Structure biology will continue to use artificial intelligence

  • Nature issued an editorial on July 27, 2021, reflecting on recent topical reporting on AlphaFold.

     

    Our understanding of protein folding will be altered as a result of machine learning. It is important that all data be made available to the public.

     

    "I never imagined we'd make it this far in my lifetime." So said a structural biology expert in response to AlphaFold's results.

     

    Artificial intelligence (AI) was used in this work to predict the structures of over 20,000 human proteins, as well as the structures of almost all known proteins generated by 20 model organisms, including E. coli, Drosophila, yeast, soybean, and Asian rice. That's roughly 365,000 structures projected.

     

    Researchers from DeepMind, a London-based artificial intelligence company owned by Google parent company Alphabet, and the European Bioinformatics Institute at the European Molecular Biology Laboratory (EBI-EMBL) near Cambridge, UK, released the data online on July 22 (https://alphafold.ebi.ac.uk).

     

    AlphaFold is a machine learning tool developed by the DeepMind team, which was trained using DNA sequences (including their evolutionary history) and the known structures of thousands of proteins in the EBI-EMBL protein database that is open to the public.

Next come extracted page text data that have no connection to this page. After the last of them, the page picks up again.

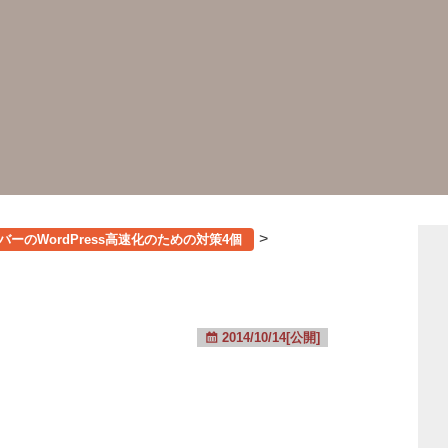
>
ーバーのWordPress高速化のための対策4個
2014/10/14[公開]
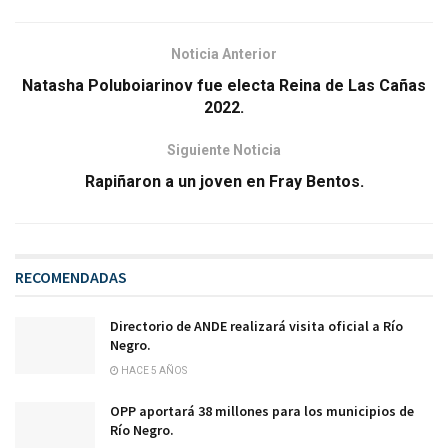
Noticia Anterior
Natasha Poluboiarinov fue electa Reina de Las Cañas
2022.
Siguiente Noticia
Rapiñaron a un joven en Fray Bentos.
RECOMENDADAS
Directorio de ANDE realizará visita oficial a Río
Negro.
HACE 5 AÑOS
OPP aportará 38 millones para los municipios de
Río Negro.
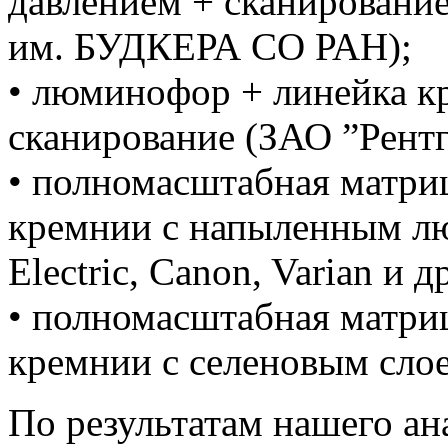
давлением + сканирова
им. БУДКЕРА СО РАН);
• люминофор + линейка к
сканирование (ЗАО ”Рентг
• полномасштабная матри
кремнии с напыленным лю
Electric, Canon, Varian и др
• полномасштабная матри
кремнии с селеновым слое
По результатам нашего ан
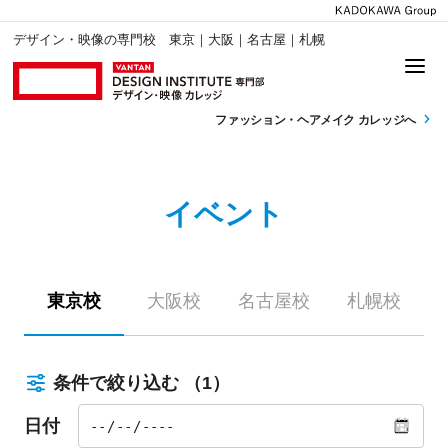
デザイン・映像の専門校 東京｜大阪｜名古屋｜札幌
ファッション・
ヘアメイク カレッジへ
イベント
東京校
大阪校
名古屋校
札幌校
条件で絞り込む
（1）
日付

DeepMind also published the source code for AlphaFold and comprehensive instructions on how it was developed a week ago, while academics from the University of Washington in Seattle disclosed another protein structure prediction algorithm (called RoseTTAFold, inspired by AlphaFold).

     

    If the data and techniques were not openly and freely available, the publication of this catalog of anticipated structures would not be as exciting. AlphaFold has been used by structural biologists and other researchers to create more accurate models of proteins that are difficult or impossible to examine using existing experimental methods.

     

    Speed up structure forecasting

     

    Since the discovery of the structure of DNA in 1953, one of the unresolved big problems in biology has been predicting the 3D structure into which proteins fold. Prior to artificial intelligence, structure prediction based on the sequence was a time-consuming, labor-intensive procedure with little guarantee of accuracy. AI techniques can anticipate protein structures precisely in minutes to hours. In comparison, determining the structure of one or two proteins used to take months, if not years. This offers up new possibilities for applications, such as the creation of enzymes that break down contaminants like microplastics in the environment.

     

    This achievement was made possible by improvements in basic research and technology, as well as the sharing of open data. Parallel methods to understanding the science of protein folding have been investigated by structural biologists since the 1960s. Understanding the underlying physical forces has been one method of piecing together the structure of proteins. Another method takes advantage of the evolutionary history of an organism to anticipate its form by comparing it to closely similar proteins. Imaging methods, such as X-ray crystallography and cryo-electron microscopy, have become more significant.

     

    Some have likened the current breakthroughs to the first draft of the human genome sequence 20 years ago in terms of importance. It is possible to make comparisons. Both the Human Genome Project and DeepMind's library of anticipated human protein structures offer a tool that will definitely speed up discoveries in their respective disciplines.

     

    The draft human genome is the result of a competition. Solving the protein folding problem also benefits from a competition: an annual event called the Critical Assessment of Structure Prediction, or CASP, which is crucial to achieving results.

     

    The journal Nature interviewed nearly a dozen researchers in the field. The consensus is that it is too early to predict exactly what impact the use of AI in the life sciences will have, unless any impact will be transformative.

     

    To accurately anticipate how AI will affect biology, we need adequate training data, which we now lack. AI gives a view into research organization and management models in addition to research and data (which universities should be studying).